(Work to complete):
Please state how many lines of the records below contain the word "Organizing". Give the number and nothing else.

───── Material provided

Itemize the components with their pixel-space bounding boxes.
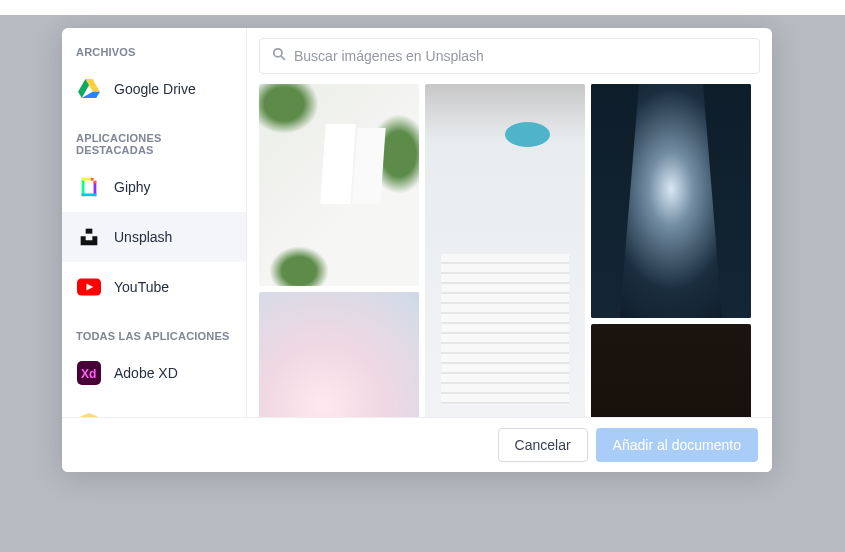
- gallery-thumb[interactable]: [425, 84, 585, 417]
- search-icon: [272, 47, 286, 65]
- sidebar-item-giphy[interactable]: Giphy: [62, 162, 246, 212]
- gallery-thumb[interactable]: [259, 292, 419, 417]
- sidebar-item-label: YouTube: [114, 279, 169, 295]
- gallery-thumb[interactable]: [259, 84, 419, 286]
- sidebar-item-label: Adobe XD: [114, 365, 178, 381]
- svg-line-18: [281, 56, 285, 60]
- unsplash-icon: [76, 224, 102, 250]
- section-archivos: ARCHIVOS: [62, 28, 246, 64]
- sidebar-item-airtable[interactable]: Airtable: [62, 398, 246, 417]
- sidebar-item-youtube[interactable]: YouTube: [62, 262, 246, 312]
- section-destacadas: APLICACIONES DESTACADAS: [62, 114, 246, 162]
- svg-rect-6: [82, 193, 97, 196]
- svg-rect-9: [86, 229, 93, 234]
- svg-point-17: [274, 49, 282, 57]
- giphy-icon: [76, 174, 102, 200]
- google-drive-icon: [76, 76, 102, 102]
- sidebar-item-adobe-xd[interactable]: Xd Adobe XD: [62, 348, 246, 398]
- gallery-thumb[interactable]: [591, 324, 751, 417]
- youtube-icon: [76, 274, 102, 300]
- svg-rect-8: [94, 181, 97, 184]
- image-gallery: [247, 84, 772, 417]
- gallery-thumb[interactable]: [591, 84, 751, 318]
- search-box[interactable]: [259, 38, 760, 74]
- sidebar-item-label: Google Drive: [114, 81, 196, 97]
- svg-rect-7: [91, 178, 94, 181]
- sidebar-item-google-drive[interactable]: Google Drive: [62, 64, 246, 114]
- adobe-xd-icon: Xd: [76, 360, 102, 386]
- search-input[interactable]: [294, 48, 747, 64]
- svg-marker-14: [77, 413, 101, 417]
- sidebar-item-unsplash[interactable]: Unsplash: [62, 212, 246, 262]
- modal-footer: Cancelar Añadir al documento: [62, 417, 772, 472]
- sidebar-item-label: Airtable: [114, 415, 161, 417]
- sidebar-item-label: Giphy: [114, 179, 151, 195]
- cancel-button[interactable]: Cancelar: [498, 428, 588, 462]
- svg-text:Xd: Xd: [81, 367, 96, 381]
- sidebar-item-label: Unsplash: [114, 229, 172, 245]
- sidebar: ARCHIVOS Google Drive APLICACIONES DESTA…: [62, 28, 247, 417]
- section-todas: TODAS LAS APLICACIONES: [62, 312, 246, 348]
- airtable-icon: [76, 410, 102, 417]
- content-panel: [247, 28, 772, 417]
- add-to-document-button[interactable]: Añadir al documento: [596, 428, 758, 462]
- asset-picker-modal: ARCHIVOS Google Drive APLICACIONES DESTA…: [62, 28, 772, 472]
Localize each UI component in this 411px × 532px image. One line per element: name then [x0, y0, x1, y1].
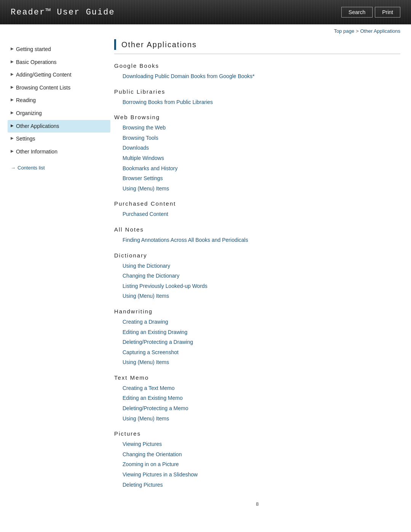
link-using-menu-items-hw[interactable]: Using (Menu) Items [123, 357, 400, 367]
link-browsing-tools[interactable]: Browsing Tools [123, 133, 400, 143]
section-all-notes: All NotesFinding Annotations Across All … [114, 226, 400, 245]
section-header-all-notes: All Notes [114, 226, 400, 233]
breadcrumb: Top page > Other Applications [0, 24, 411, 35]
sidebar-arrow-icon: ▶ [11, 72, 14, 76]
sidebar-item-label: Basic Operations [16, 59, 57, 66]
section-public-libraries: Public LibrariesBorrowing Books from Pub… [114, 88, 400, 107]
section-header-purchased-content: Purchased Content [114, 200, 400, 207]
link-bookmarks-and-history[interactable]: Bookmarks and History [123, 163, 400, 174]
section-links-dictionary: Using the DictionaryChanging the Diction… [114, 261, 400, 301]
sidebar-item-other-information[interactable]: ▶Other Information [8, 145, 110, 158]
link-downloads[interactable]: Downloads [123, 143, 400, 153]
sidebar-arrow-icon: ▶ [11, 110, 14, 115]
link-editing-an-existing-memo[interactable]: Editing an Existing Memo [123, 393, 400, 403]
arrow-right-icon: → [11, 165, 16, 171]
link-zooming-in-on-a-picture[interactable]: Zooming in on a Picture [123, 459, 400, 470]
section-header-public-libraries: Public Libraries [114, 88, 400, 95]
section-links-public-libraries: Borrowing Books from Public Libraries [114, 97, 400, 107]
link-finding-annotations[interactable]: Finding Annotations Across All Books and… [123, 235, 400, 245]
sidebar-arrow-icon: ▶ [11, 136, 14, 140]
sidebar-item-label: Browsing Content Lists [16, 84, 70, 92]
section-pictures: PicturesViewing PicturesChanging the Ori… [114, 430, 400, 490]
sidebar-item-label: Getting started [16, 46, 51, 53]
section-header-dictionary: Dictionary [114, 252, 400, 259]
section-header-google-books: Google Books [114, 62, 400, 69]
section-web-browsing: Web BrowsingBrowsing the WebBrowsing Too… [114, 114, 400, 193]
section-header-pictures: Pictures [114, 430, 400, 437]
sidebar-item-getting-started[interactable]: ▶Getting started [8, 43, 110, 56]
sidebar-item-settings[interactable]: ▶Settings [8, 133, 110, 145]
app-title: Reader™ User Guide [11, 8, 115, 17]
sidebar-item-organizing[interactable]: ▶Organizing [8, 107, 110, 120]
layout: ▶Getting started▶Basic Operations▶Adding… [0, 35, 411, 518]
page-number: 8 [114, 501, 400, 507]
link-downloading-public-domain[interactable]: Downloading Public Domain Books from Goo… [123, 71, 400, 81]
link-creating-a-text-memo[interactable]: Creating a Text Memo [123, 383, 400, 393]
section-google-books: Google BooksDownloading Public Domain Bo… [114, 62, 400, 81]
link-capturing-a-screenshot[interactable]: Capturing a Screenshot [123, 347, 400, 358]
breadcrumb-top-link[interactable]: Top page [334, 28, 354, 34]
link-creating-a-drawing[interactable]: Creating a Drawing [123, 317, 400, 327]
link-using-menu-items-tm[interactable]: Using (Menu) Items [123, 414, 400, 424]
print-button[interactable]: Print [375, 7, 400, 18]
sidebar-item-label: Other Information [16, 148, 57, 156]
link-listing-previously-looked-up[interactable]: Listing Previously Looked-up Words [123, 281, 400, 291]
section-header-handwriting: Handwriting [114, 308, 400, 315]
section-links-purchased-content: Purchased Content [114, 209, 400, 219]
link-viewing-pictures-slideshow[interactable]: Viewing Pictures in a Slideshow [123, 470, 400, 480]
link-viewing-pictures[interactable]: Viewing Pictures [123, 439, 400, 449]
link-deleting-protecting-drawing[interactable]: Deleting/Protecting a Drawing [123, 337, 400, 347]
link-browser-settings[interactable]: Browser Settings [123, 173, 400, 184]
sidebar-item-label: Reading [16, 97, 36, 104]
section-header-web-browsing: Web Browsing [114, 114, 400, 120]
sidebar-item-label: Adding/Getting Content [16, 71, 72, 79]
breadcrumb-separator: > [356, 28, 359, 34]
section-links-pictures: Viewing PicturesChanging the Orientation… [114, 439, 400, 490]
header: Reader™ User Guide Search Print [0, 0, 411, 24]
sidebar-item-label: Organizing [16, 110, 42, 117]
link-borrowing-books[interactable]: Borrowing Books from Public Libraries [123, 97, 400, 107]
sidebar-item-label: Other Applications [16, 123, 59, 130]
sidebar-item-other-applications[interactable]: ▶Other Applications [8, 120, 110, 133]
link-using-menu-items-dict[interactable]: Using (Menu) Items [123, 291, 400, 301]
main-content: Other Applications Google BooksDownloadi… [110, 39, 411, 507]
sidebar-arrow-icon: ▶ [11, 85, 14, 89]
link-editing-an-existing-drawing[interactable]: Editing an Existing Drawing [123, 327, 400, 337]
sidebar: ▶Getting started▶Basic Operations▶Adding… [0, 39, 110, 507]
link-browsing-the-web[interactable]: Browsing the Web [123, 123, 400, 133]
link-multiple-windows[interactable]: Multiple Windows [123, 153, 400, 163]
section-handwriting: HandwritingCreating a DrawingEditing an … [114, 308, 400, 367]
sidebar-arrow-icon: ▶ [11, 46, 14, 51]
page-heading-container: Other Applications [114, 39, 400, 54]
sidebar-arrow-icon: ▶ [11, 59, 14, 64]
link-using-the-dictionary[interactable]: Using the Dictionary [123, 261, 400, 271]
contents-list-label: Contents list [18, 165, 45, 171]
link-using-menu-items-web[interactable]: Using (Menu) Items [123, 184, 400, 194]
section-links-google-books: Downloading Public Domain Books from Goo… [114, 71, 400, 81]
link-deleting-protecting-memo[interactable]: Deleting/Protecting a Memo [123, 403, 400, 414]
section-text-memo: Text MemoCreating a Text MemoEditing an … [114, 374, 400, 423]
section-links-all-notes: Finding Annotations Across All Books and… [114, 235, 400, 245]
link-changing-the-orientation[interactable]: Changing the Orientation [123, 449, 400, 460]
heading-accent-bar [114, 39, 116, 50]
sidebar-arrow-icon: ▶ [11, 97, 14, 102]
sidebar-item-adding-getting-content[interactable]: ▶Adding/Getting Content [8, 69, 110, 81]
link-changing-the-dictionary[interactable]: Changing the Dictionary [123, 271, 400, 281]
section-purchased-content: Purchased ContentPurchased Content [114, 200, 400, 219]
sidebar-item-browsing-content-lists[interactable]: ▶Browsing Content Lists [8, 81, 110, 94]
sidebar-item-label: Settings [16, 135, 35, 143]
sidebar-item-reading[interactable]: ▶Reading [8, 94, 110, 107]
contents-list-link[interactable]: → Contents list [11, 165, 110, 171]
section-dictionary: DictionaryUsing the DictionaryChanging t… [114, 252, 400, 301]
section-links-text-memo: Creating a Text MemoEditing an Existing … [114, 383, 400, 423]
page-heading-title: Other Applications [121, 40, 197, 49]
breadcrumb-current-link[interactable]: Other Applications [360, 28, 400, 34]
link-deleting-pictures[interactable]: Deleting Pictures [123, 480, 400, 490]
link-purchased-content-link[interactable]: Purchased Content [123, 209, 400, 219]
sidebar-item-basic-operations[interactable]: ▶Basic Operations [8, 56, 110, 69]
search-button[interactable]: Search [341, 7, 373, 18]
sidebar-arrow-icon: ▶ [11, 123, 14, 128]
header-buttons: Search Print [341, 7, 400, 18]
section-header-text-memo: Text Memo [114, 374, 400, 381]
section-links-web-browsing: Browsing the WebBrowsing ToolsDownloadsM… [114, 123, 400, 193]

──────────

(Answer for this exercise):
2